= Rachel Gough =

British classical bassoonist

Rachel Gough FRAM is a British classical bassoonist. She has been Principal Bassoon of the London Symphony Orchestra since 1999 and was Co-Principal Bassoon of the BBC Symphony Orchestra from 1991 to 1999.

Gough studied anthropology and music at King's College, Cambridge and subsequently studied bassoon at the Royal Academy of Music and the Hochschule für Musik und Theater Hannover with Klaus Thunemann. During this time she was principal bassoon of the European Union Youth Orchestra and won the gold medal at the Royal Over-Seas League Annual Music Competition.

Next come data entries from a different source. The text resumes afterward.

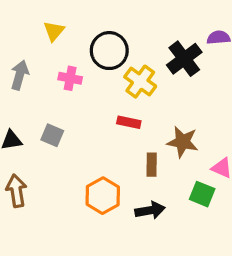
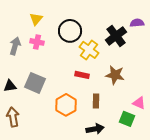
pink cross: (70, 78) -> (37, 42), moved
gray square: (52, 135) -> (35, 83), size x1.5
brown star: (183, 142) -> (115, 75), moved
orange hexagon: (103, 196) -> (66, 105), moved

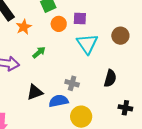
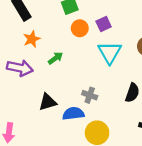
purple square: (80, 18) -> (104, 24), turned -32
orange star: (24, 27) -> (32, 39), moved

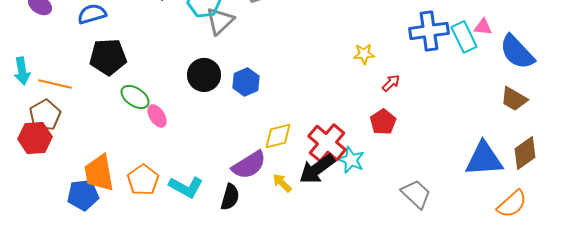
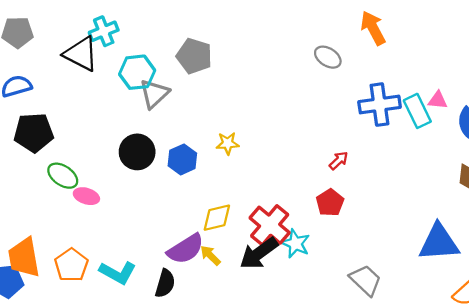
yellow star: (364, 54) -> (228, 143), moved
pink ellipse: (157, 116) -> (86, 196), turned -40
yellow arrow: (282, 183) -> (210, 255), moved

Gough was Professor of Bassoon at the Royal Academy of Music from 1991 to 1999 and was elected a Fellow of the Royal Academy of Music in 2002, an honour "awarded to alumni who have distinguished themselves within their field, commanding national or international recognition, or who have given exceptional service to the Academy" and limited to 300 musicians.

As a woodwind principal, Gough performs in majority of LSO concerts and has recorded extensively with the orchestra. As a chamber musician, Gough participated in a project by Cala Records to record the complete wind chamber music of Debussy, Saint-Saëns and Ravel.

Gough has featured in several programmes on BBC Radio 3 as both a soloist and as a presenter.